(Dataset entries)
• • • • • • •
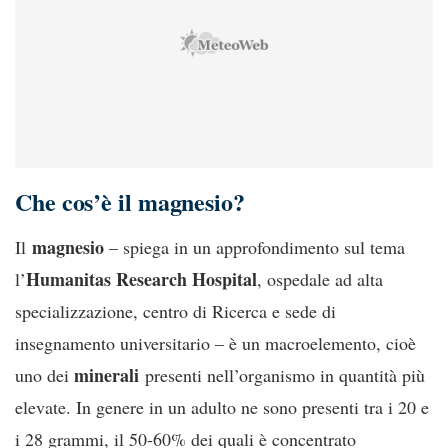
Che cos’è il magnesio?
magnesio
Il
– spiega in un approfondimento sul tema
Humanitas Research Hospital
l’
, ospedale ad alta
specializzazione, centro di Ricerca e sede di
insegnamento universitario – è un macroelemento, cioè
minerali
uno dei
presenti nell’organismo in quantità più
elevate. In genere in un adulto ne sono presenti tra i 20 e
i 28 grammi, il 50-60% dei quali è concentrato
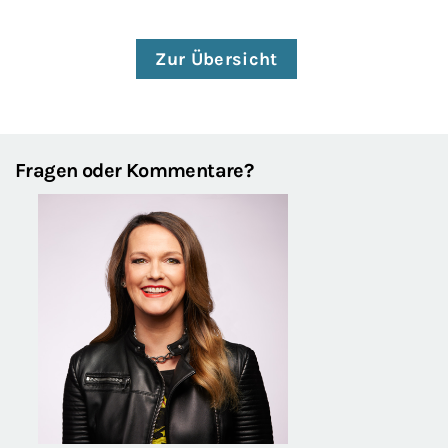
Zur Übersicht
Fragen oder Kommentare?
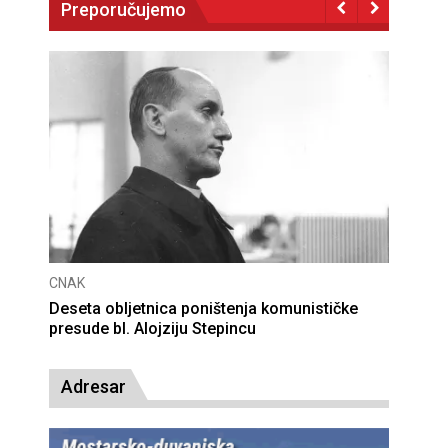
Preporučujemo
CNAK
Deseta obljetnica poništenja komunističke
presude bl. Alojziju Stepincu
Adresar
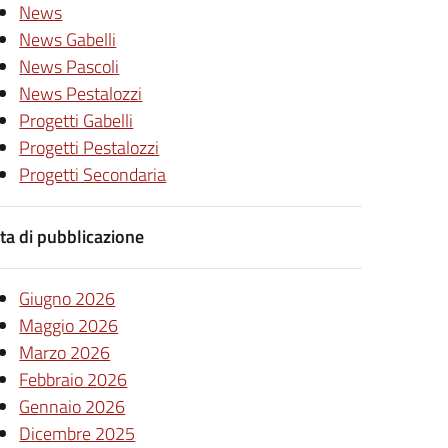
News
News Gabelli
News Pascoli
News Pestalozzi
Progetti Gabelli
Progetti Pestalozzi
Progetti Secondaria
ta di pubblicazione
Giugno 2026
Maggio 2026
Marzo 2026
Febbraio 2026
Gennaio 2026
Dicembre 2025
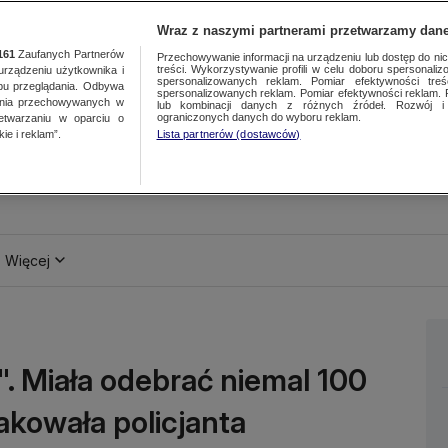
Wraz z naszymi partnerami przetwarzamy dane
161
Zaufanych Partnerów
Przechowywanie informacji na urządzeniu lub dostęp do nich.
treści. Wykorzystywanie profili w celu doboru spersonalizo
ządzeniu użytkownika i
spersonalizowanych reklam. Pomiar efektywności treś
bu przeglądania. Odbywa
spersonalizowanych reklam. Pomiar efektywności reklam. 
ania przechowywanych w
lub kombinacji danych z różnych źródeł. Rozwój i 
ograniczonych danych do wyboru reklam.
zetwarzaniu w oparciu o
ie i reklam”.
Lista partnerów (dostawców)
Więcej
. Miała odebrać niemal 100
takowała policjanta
• • • • • • •
Would you return all of the data above word for word, omitting every picture?

Che cos’è il magnesio?
magnesio
Il
– spiega in un approfondimento sul tema
Humanitas Research Hospital
l’
, ospedale ad alta
specializzazione, centro di Ricerca e sede di
insegnamento universitario – è un macroelemento, cioè
minerali
uno dei
presenti nell’organismo in quantità più
elevate. In genere in un adulto ne sono presenti tra i 20 e
i 28 grammi, il 50-60% dei quali è concentrato
Zur Übersicht
Fragen oder Kommentare?
Preporučujemo
CNAK
Deseta obljetnica poništenja komunističke
presude bl. Alojziju Stepincu
Adresar
News
News Gabelli
News Pascoli
News Pestalozzi
Progetti Gabelli
Progetti Pestalozzi
Progetti Secondaria
ta di pubblicazione
Giugno 2026
Maggio 2026
Marzo 2026
Febbraio 2026
Gennaio 2026
Dicembre 2025
Wraz z naszymi partnerami przetwarzamy dane
161
Zaufanych Partnerów
Przechowywanie informacji na urządzeniu lub dostęp do nich.
treści. Wykorzystywanie profili w celu doboru spersonalizo
ządzeniu użytkownika i
spersonalizowanych reklam. Pomiar efektywności treś
bu przeglądania. Odbywa
spersonalizowanych reklam. Pomiar efektywności reklam. 
ania przechowywanych w
lub kombinacji danych z różnych źródeł. Rozwój i 
ograniczonych danych do wyboru reklam.
zetwarzaniu w oparciu o
ie i reklam”.
Lista partnerów (dostawców)
Więcej
. Miała odebrać niemal 100
takowała policjanta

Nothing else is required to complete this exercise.